Provided records —
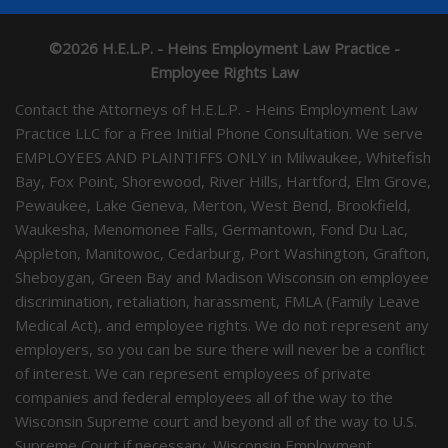
©2026 H.E.L.P. - Heins Employment Law Practice -
Employee Rights Law
Contact the Attorneys of H.E.L.P. - Heins Employment Law
Practice LLC for a Free Initial Phone Consultation. We serve
EMPLOYEES AND PLAINTIFFS ONLY in Milwaukee, Whitefish
Bay, Fox Point, Shorewood, River Hills, Hartford, Elm Grove,
Pewaukee, Lake Geneva, Merton, West Bend, Brookfield,
Waukesha, Menomonee Falls, Germantown, Fond Du Lac,
Appleton, Manitowoc, Cedarburg, Port Washington, Grafton,
Sheboygan, Green Bay and Madison Wisconsin on employee
discrimination, retaliation, harassment, FMLA (Family Leave
Medical Act), and employee rights. We do not represent any
employers, so you can be sure there will never be a conflict
of interest. We can represent employees of private
companies and federal employees all of the way to the
Wisconsin Supreme court and beyond all of the way to U.S.
Supreme Court if necessary. Wisconsin Employment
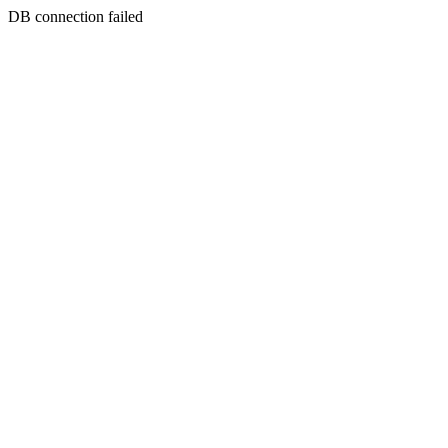
DB connection failed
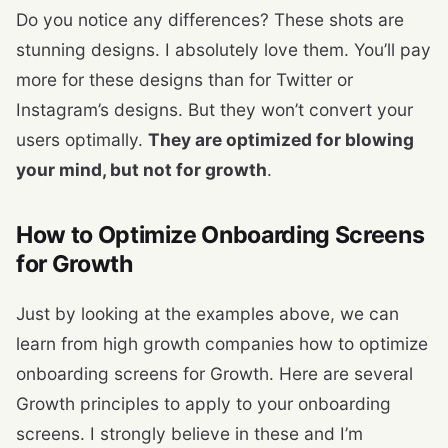
Do you notice any differences? These shots are
stunning designs. I absolutely love them. You’ll pay
more for these designs than for Twitter or
Instagram’s designs. But they won’t convert your
users optimally.
They are optimized for blowing
your mind, but not for growth
.
How to Optimize Onboarding Screens
for Growth
Just by looking at the examples above, we can
learn from high growth companies how to optimize
onboarding screens for Growth. Here are several
Growth principles to apply to your onboarding
screens. I strongly believe in these and I’m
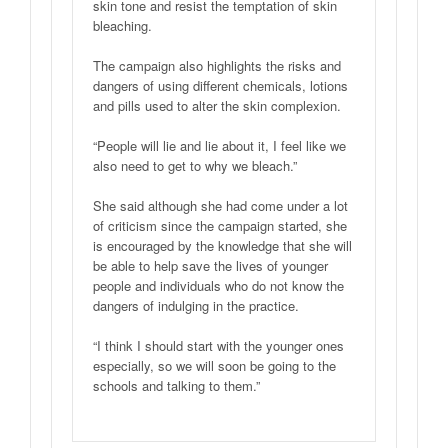
skin tone and resist the temptation of skin
bleaching.
The campaign also highlights the risks and
dangers of using different chemicals, lotions
and pills used to alter the skin complexion.
“People will lie and lie about it, I feel like we
also need to get to why we bleach.”
She said although she had come under a lot
of criticism since the campaign started, she
is encouraged by the knowledge that she will
be able to help save the lives of younger
people and individuals who do not know the
dangers of indulging in the practice.
“I think I should start with the younger ones
especially, so we will soon be going to the
schools and talking to them.”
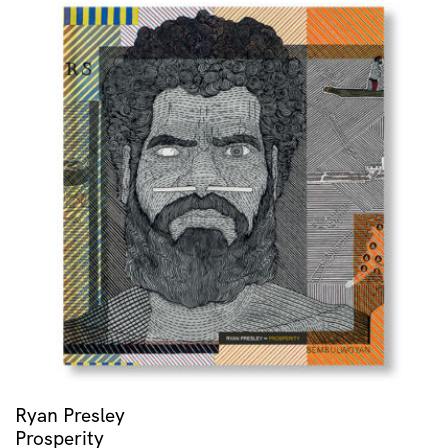
Ryan Presley
Prosperity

Task to complete — Although pictures appear among the entries, please set down only the lines from the one with "of interest. We" up to and including the one with "Do you notice", word for word.

Response to this task —
of interest. We can represent employees of private
companies and federal employees all of the way to the
Wisconsin Supreme court and beyond all of the way to U.S.
Supreme Court if necessary. Wisconsin Employment
DB connection failed
Do you notice any differences? These shots are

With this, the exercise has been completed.